■ **EXERCISE INPUT**
□ □ □ □ □
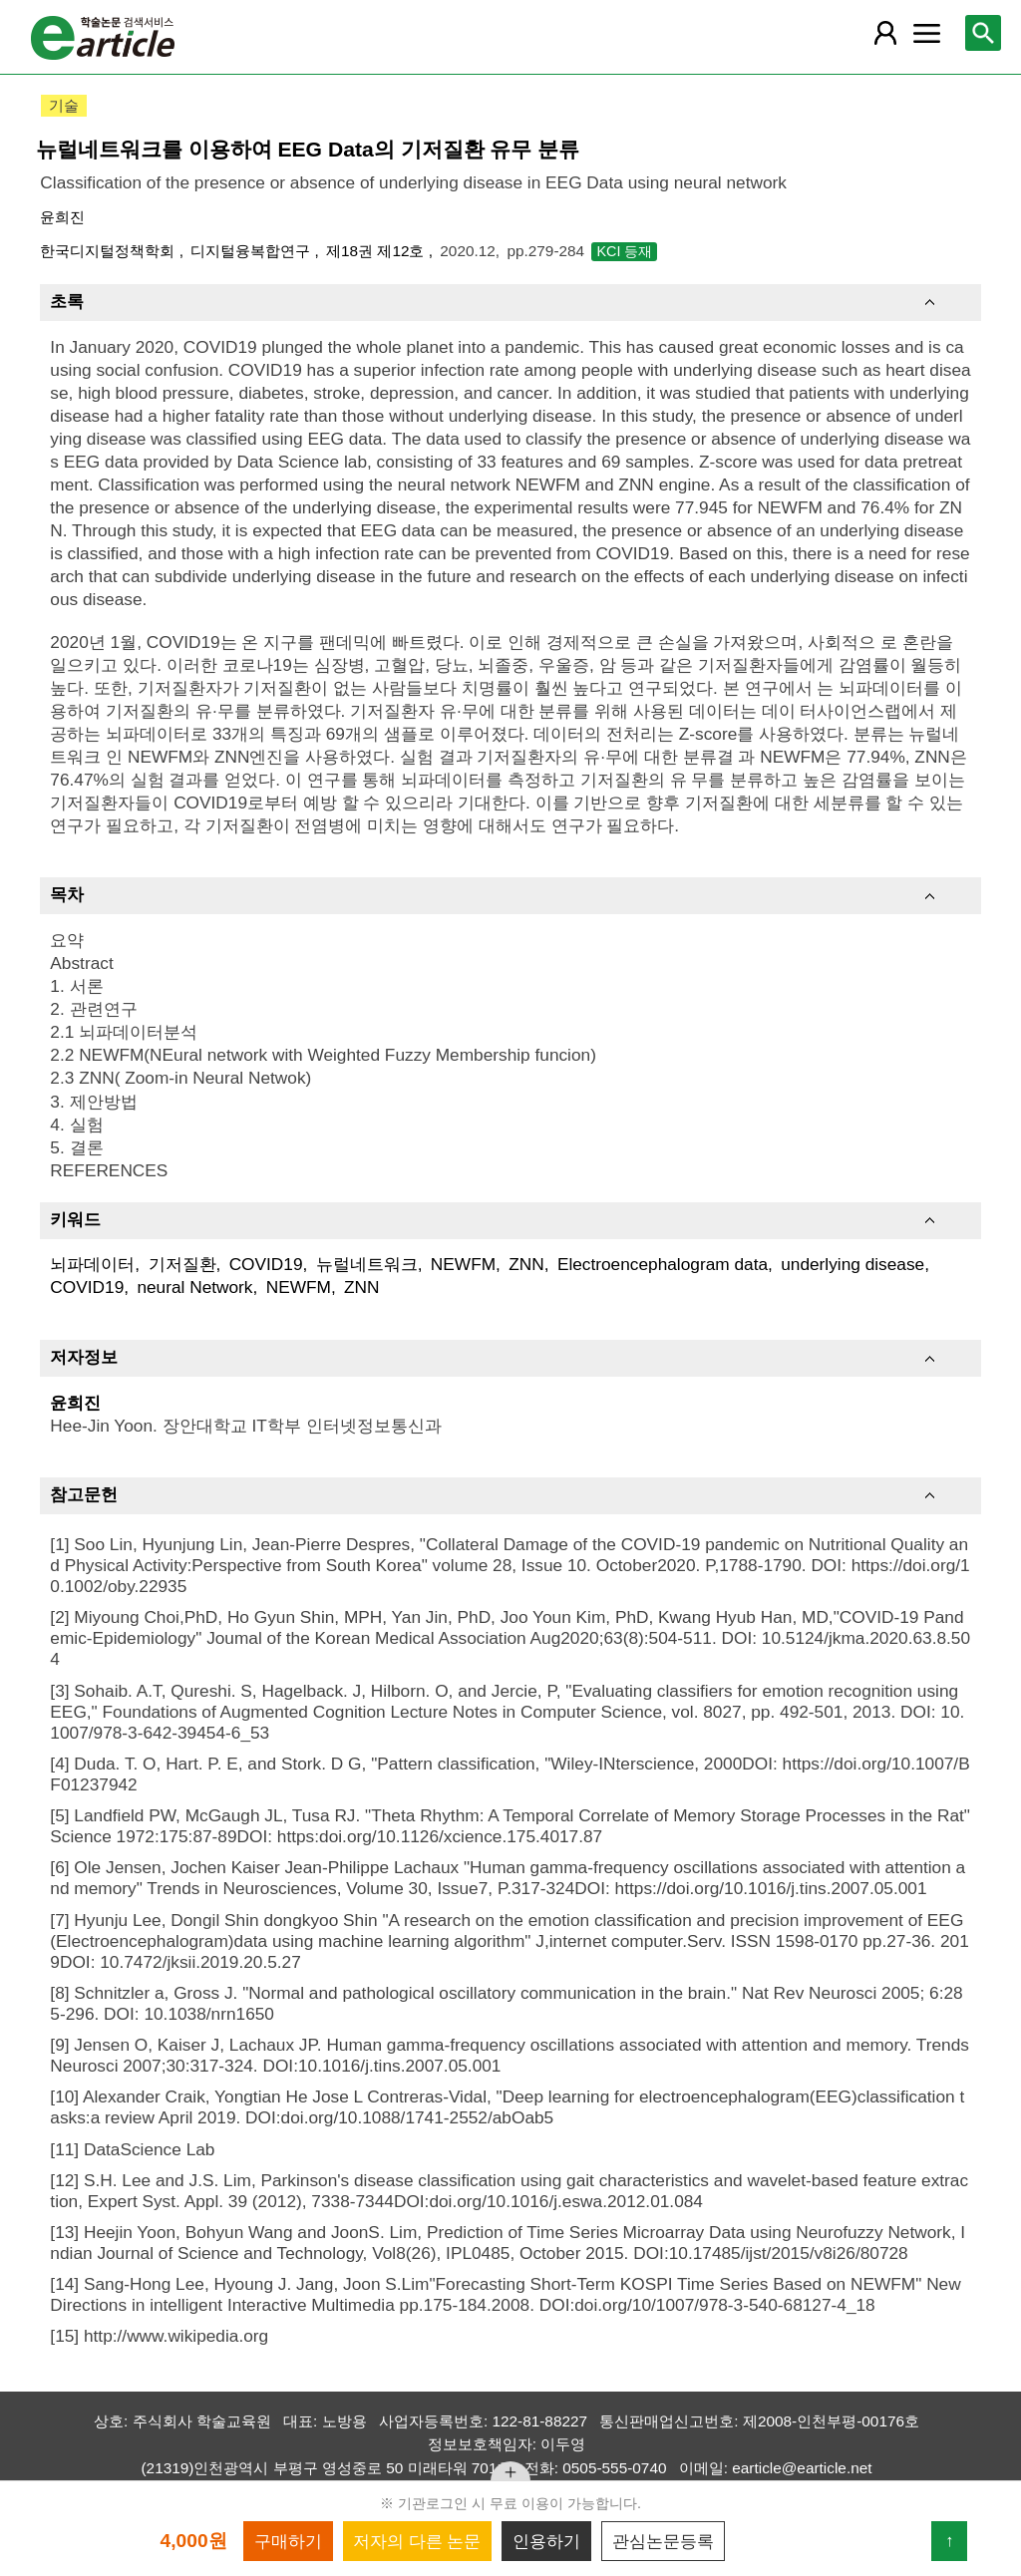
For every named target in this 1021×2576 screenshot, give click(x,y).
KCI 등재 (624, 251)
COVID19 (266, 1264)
□ □ □ □ □
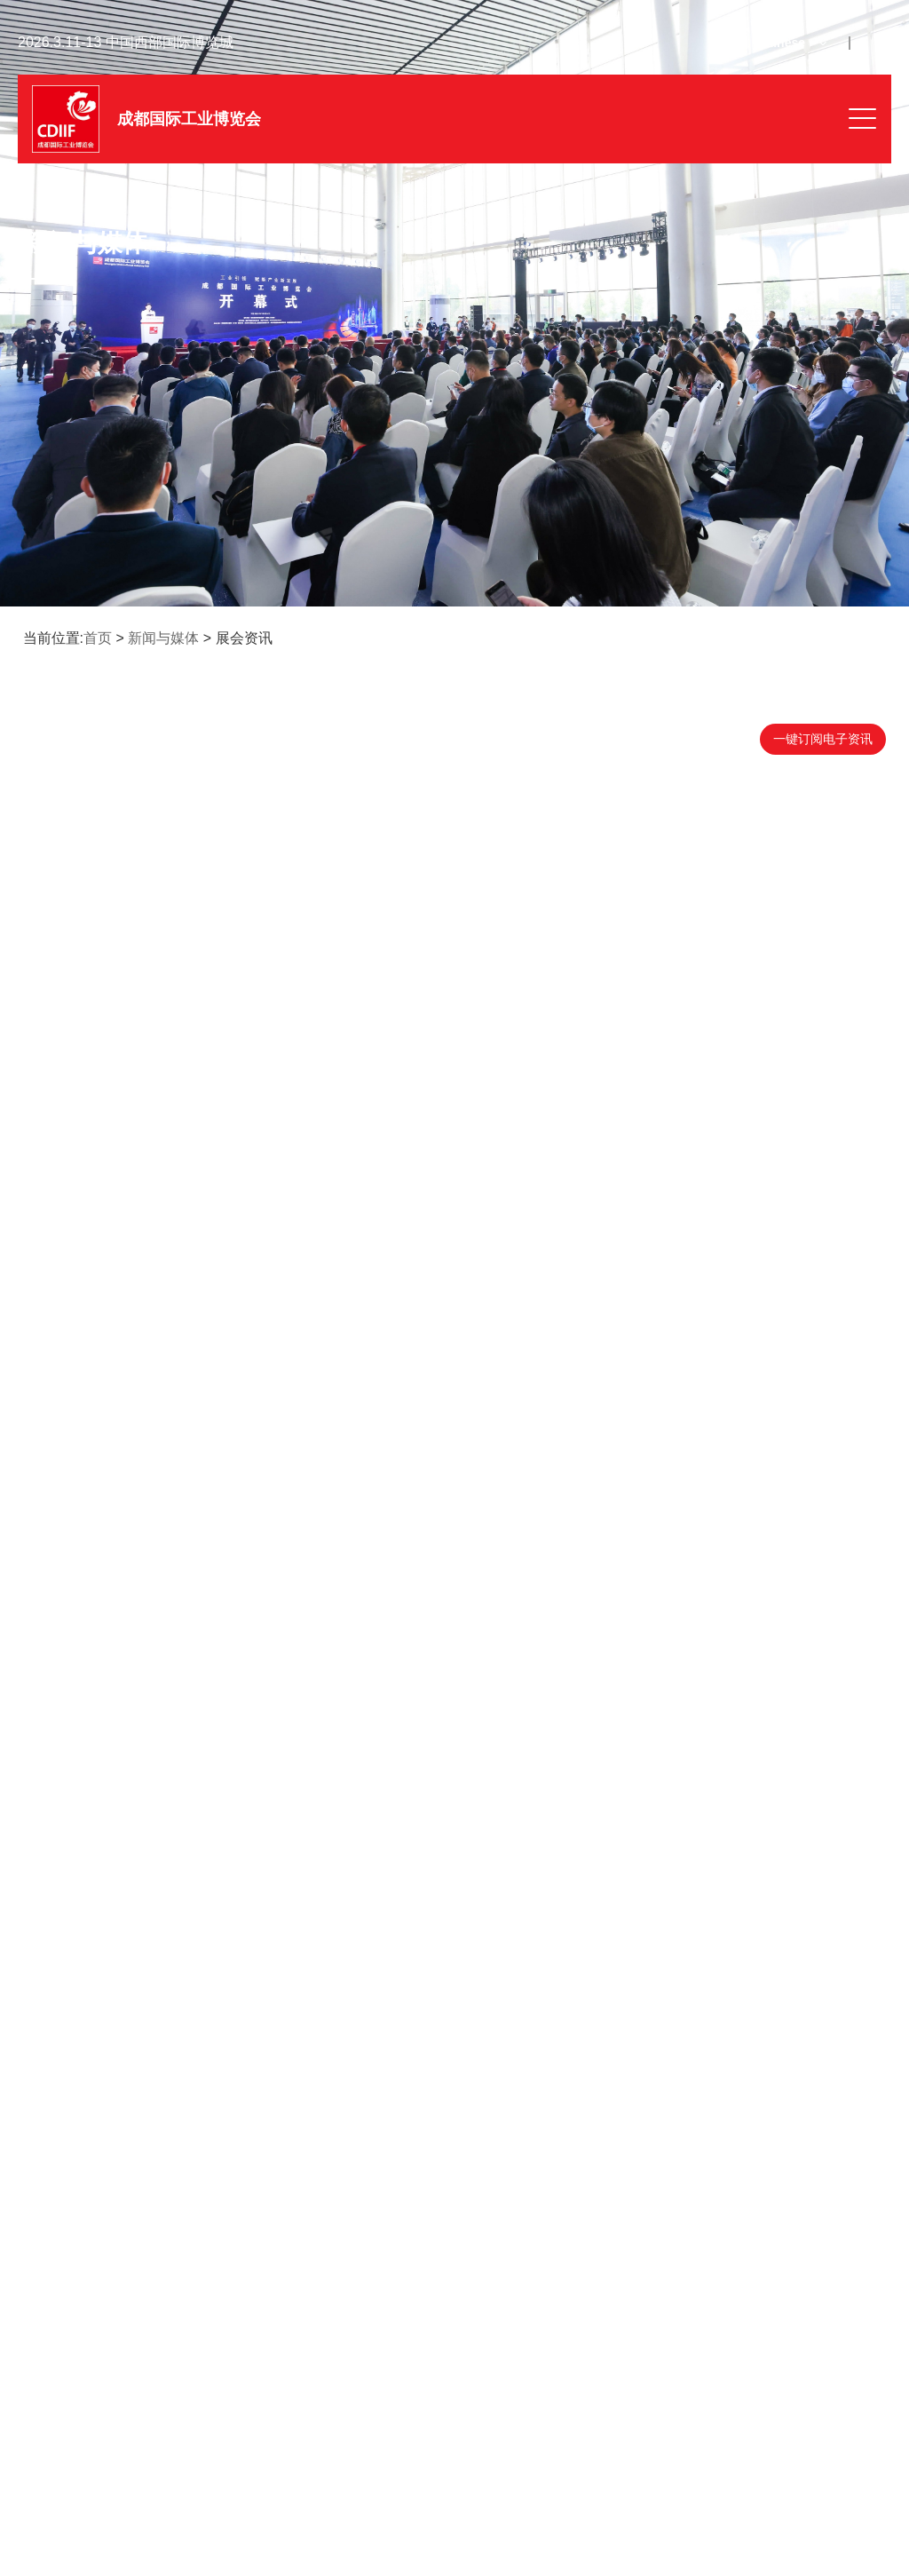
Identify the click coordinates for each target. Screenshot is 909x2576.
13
□ □ □ □ □
■ **WORK ITEM**
Once you reach the line with "For every named" in the data above, copy it and every line after it exactly, up to and including the line with "COVID19 (266, 1264)".

■ **ANSWER TO THIS EXERCISE**
For every named target in this 1021×2576 screenshot, give click(x,y).
KCI 등재 (624, 251)
COVID19 (266, 1264)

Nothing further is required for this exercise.